April 2, 2012
Demand
for Collateral Management on the Rise: J.P. Morgan Appointed by Four Leading
Super Funds
SYDNEY, 2 April 2012 - Australian and New Zealand institutions are
looking to implement enhanced collateral management arrangements as more
stringent financial regulation is implemented globally and concerns around
counterparty credit risk remain at the forefront - according to global industry
leader J.P. Morgan.
In light of these
trends, J.P. Morgan Worldwide Securities Services (WSS) today announced it has
been appointed to provide end-to-end third party derivatives collateral
management for four of the region's leading superannuation funds:
AustralianSuper (AU$42bn in assets under management), New Zealand
Superannuation Fund (NZ$18bn in assets under management), Government
Superannuation Fund Authority (NZ$3bn in assets under management) and National
Provident Fund (NZ$$1.8bn in assets under management).
J.P. Morgan WSS runs a
world-leading global collateral management platform with more than US$600bn in
collateral balances. The platform is also supported locally to service the
large and sophisticated Australian and New Zealand markets, as well as other
key Asian markets.
Commenting on the
appointments, Blair Harrison, Head of Collateral Management, Asia Pacific, J.P.
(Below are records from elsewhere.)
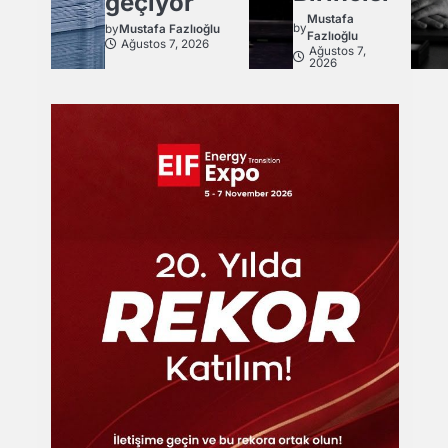
geçiyor
Mustafa
by
by
Mustafa Fazlıoğlu
Fazlıoğlu
Ağustos 7, 2026
Ağustos 7,
2026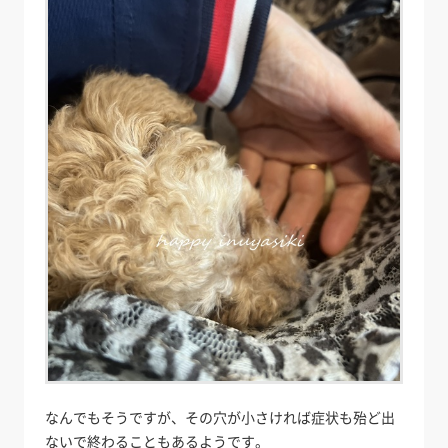
なんでもそうですが、その穴が小さければ症状も殆ど出
ないで終わることもあるようです。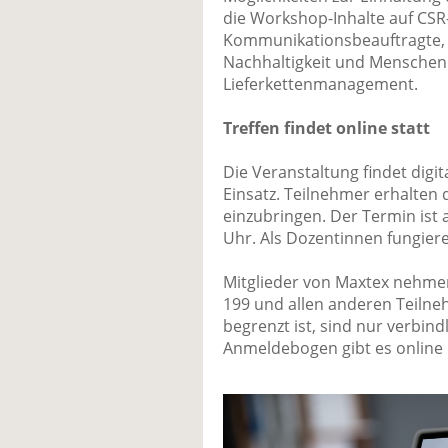
die Workshop-Inhalte auf CSR
Kommunikationsbeauftragte, 
Nachhaltigkeit und Menschenr
Lieferkettenmanagement.
Treffen findet online statt
Die Veranstaltung findet digi
Einsatz. Teilnehmer erhalten 
einzubringen. Der Termin ist a
Uhr. Als Dozentinnen fungier
Mitglieder von Maxtex nehmen 
199 und allen anderen Teilne
begrenzt ist, sind nur verbi
Anmeldebogen gibt es online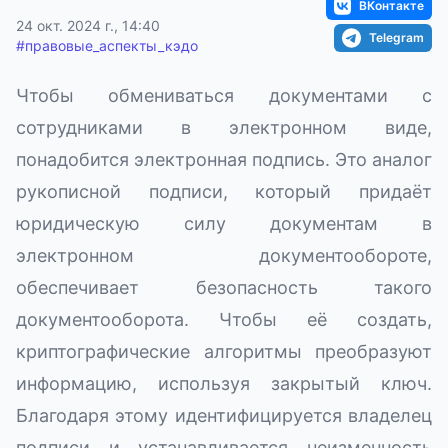
ВКонтакте
24 окт. 2024 г., 14:40
Telegram
#
правовые_аспекты_кэдо
Чтобы обмениваться документами с
сотрудниками в электронном виде,
понадобится электронная подпись. Это аналог
рукописной подписи, который придаёт
юридическую силу документам в
электронном документообороте,
обеспечивает безопасность такого
документооборота. Чтобы её создать,
криптографические алгоритмы преобразуют
информацию, используя закрытый ключ.
Благодаря этому идентифицируется владелец
подписи и устанавливается неизменность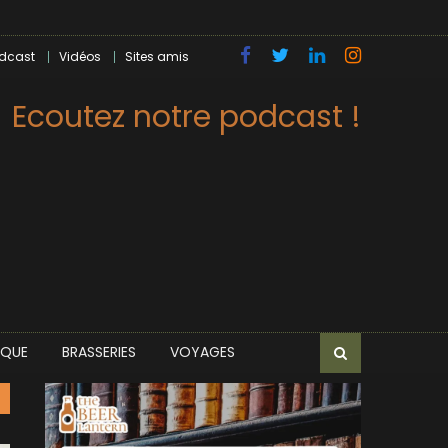
dcast
Vidéos
Sites amis
Ecoutez notre podcast !
IQUE
BRASSERIES
VOYAGES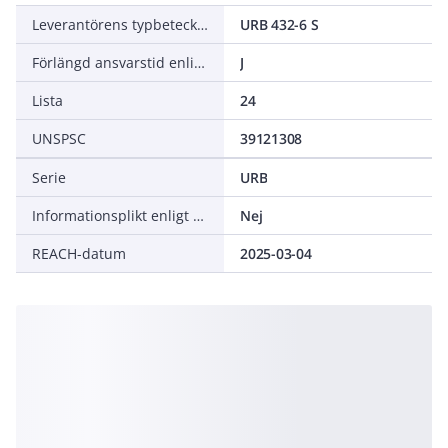
Leverantörens typbeteckning
URB 432-6 S
Förlängd ansvarstid enligt ALEM-09
J
Lista
24
UNSPSC
39121308
Serie
URB
Informationsplikt enligt REACH
Nej
REACH-datum
2025-03-04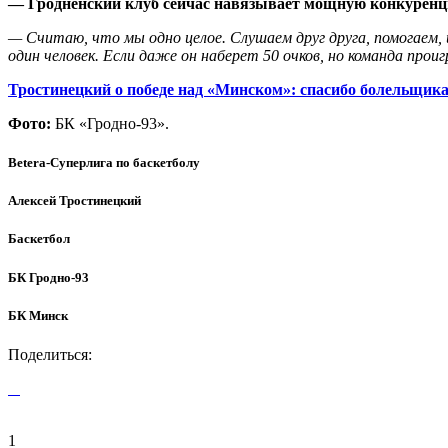
— Гродненский клуб сейчас навязывает мощную конкуренцию
— Считаю, что мы одно целое. Слушаем друг друга, помогаем, и
один человек. Если даже он наберет 50 очков, но команда прои
Тростинецкий о победе над «Минском»: спасибо болельщика
Фото:
БК «Гродно-93».
Betera-Суперлига по баскетболу
Алексей Тростинецкий
Баскетбол
БК Гродно-93
БК Минск
Поделиться:
1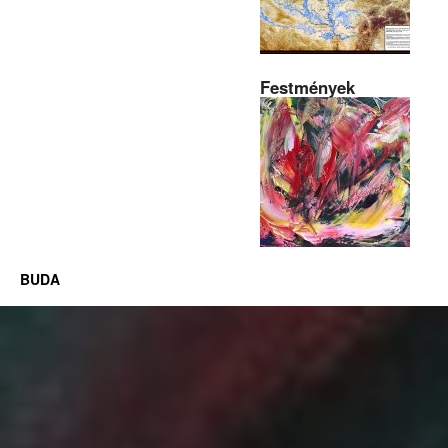
Festmények
BUDA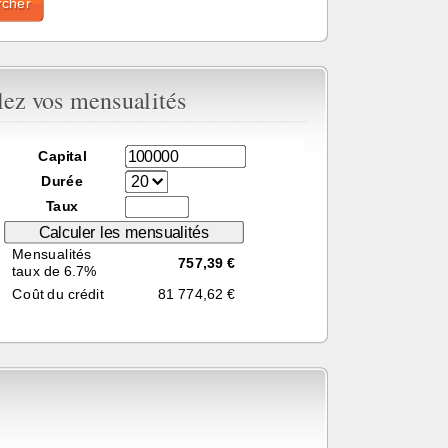
lez vos mensualités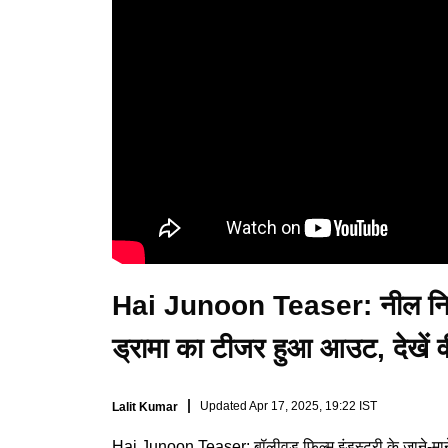
Hai Junoon Teaser: नील निति
ड्रामा का टीजर हुआ आउट, देखें व
Updated
Apr 17, 2025, 19:22 IST
Lalit Kumar
Hai Junoon Teaser: बॉलीवुड फिल्म इंडस्ट्री के जाने-माने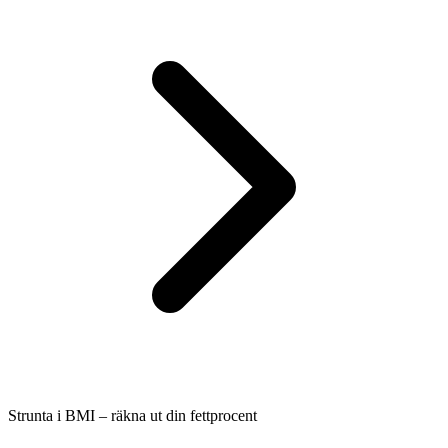
Strunta i BMI – räkna ut din fettprocent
Morgan Worldwide Securities Services, said large investors understood that
using an independent agent to administer the collateral process and hold
collateral assets was the most efficient solution, both in mitigating
operational and counterparty risk, and in managing costs.
"Recent
volatility and counterparty defaults have reinforced the need for timely and
appropriate collateralisation of counterparty exposures for superannuation
funds and asset managers. We are seeing these investors place greater emphasis
on the quality of the collateral as well as the need to diligently and
constantly value and administer the collateral involved in a transaction,"
Mr. Harrison said.
Mr. Harrison said key
attributes supporting J.P. Morgan's appointment included its ability to offer
the industry's first full service solution for the daily management of
collateral obligations; a global collateral management team of 82 people
providing round the clock, round the globe support; and its demonstrated
industry leadership, particularly in light of emerging regulations.
New regulations, such
as Dodd-Frank in the U.S. and Europe's EMIR, which will take effect in 2012,
are expected to have a profound impact on the OTC derivatives market globally.
For Australian and New Zealand participants this will mean that they will need
to navigate new regulations and infrastructure for the markets that they
participate in.
"As a major
player in both the cash management and securities servicing markets and as an
expert collateral agent, J.P. Morgan has drawn on its unique position to work
closely with industry participants and regulatory bodies to understand the
relevant new regulations, assess the holistic impact of the changes and devise
effective client solutions," Mr. Harrison said.
"We will continue
to play a leadership role and act as our clients' advocate as regulations are
being shaped. We are committed to working with our clients around the world,
educating them on new obligations and continuously evolving our services to
help large investors dynamically manage collateral against the changing
regulatory landscape," he concluded.